4.5 Multispectral imagery for site-specific aerial herbicide application

Variable rate or precision aerial application started receiving attention in the early 2000s when variable rate spray systems became available for agricultural aircraft[73,74]. In recent years, more and more aerial applicators feel that they need to adopt new technologies such as remote sensing and variable rate application in their operations to stay competitive. To address the need for practical methodologies for site-specific aerial applications of crop production and protection materials, Yang and Martin[58] demonstrated how to integrate an airborne multispectral imaging system and a variable rate aerial application system for site-specific management of the winter weed henbit. The imaging system consisting of two consumer-grade cameras was used to acquire RGB and NIR images from a fallow henbit-infested field near College Station, Texas. A prescription map was created from the images to only apply the glyphosate herbicide on infested areas.
Fig. 7 shows a CIR image with henbit infestations and a prescription map derived from the NDVI classification map with a 5m buffer added to the infested areas.
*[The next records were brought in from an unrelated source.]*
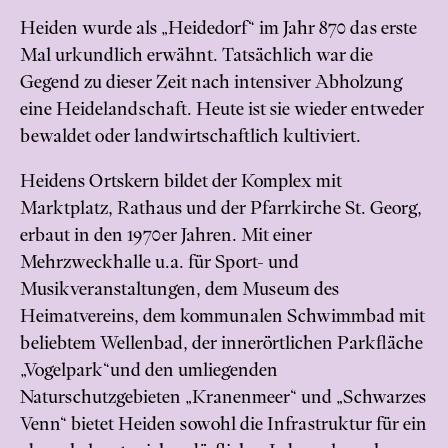
Heiden wurde als „Heidedorf“ im Jahr 870 das erste
Mal urkundlich erwähnt. Tatsächlich war die
Gegend zu dieser Zeit nach intensiver Abholzung
eine Heidelandschaft. Heute ist sie wieder entweder
bewaldet oder landwirtschaftlich kultiviert.
Heidens Ortskern bildet der Komplex mit
Marktplatz, Rathaus und der Pfarrkirche St. Georg,
erbaut in den 1970er Jahren. Mit einer
Mehrzweckhalle u.a. für Sport- und
Musikveranstaltungen, dem Museum des
Heimatvereins, dem kommunalen Schwimmbad mit
beliebtem Wellenbad, der innerörtlichen Parkfläche
„Vogelpark“und den umliegenden
Naturschutzgebieten „Kranenmeer“ und „Schwarzes
Venn“ bietet Heiden sowohl die Infrastruktur für ein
The henbit-infested area with the buffer was estimated to be 56.4hm2 or 45.5% of the total area (124hm2). An Air IntelliStar variable rate system (Satloc, Hiawatha, Kansas) mounted on the Air Tractor AT-402B agricultural aircraft was used to apply glyphosate over the field based on the prescription map. The as-applied map and the imagery collected two weeks after the herbicide application were used to assess the performance of the site-specific application. Spatial and statistical analysis results showed that the imaging system was effective for mapping henbit infestations and for assessing the performance of site-specific herbicide application, and that the variable rate system accurately delivered the product at the desired rate to the prescribed areas for effective control of the weed. The methodology and results from this study are useful for aerial applicators to incorporate airborne imaging and variable rate application systems into their aerial application business to increase their capabilities and profits.
Fig. 7 Images for a 124hm2 fallow field infested with the henbit weed near College Station, Texas (Adapted from[68])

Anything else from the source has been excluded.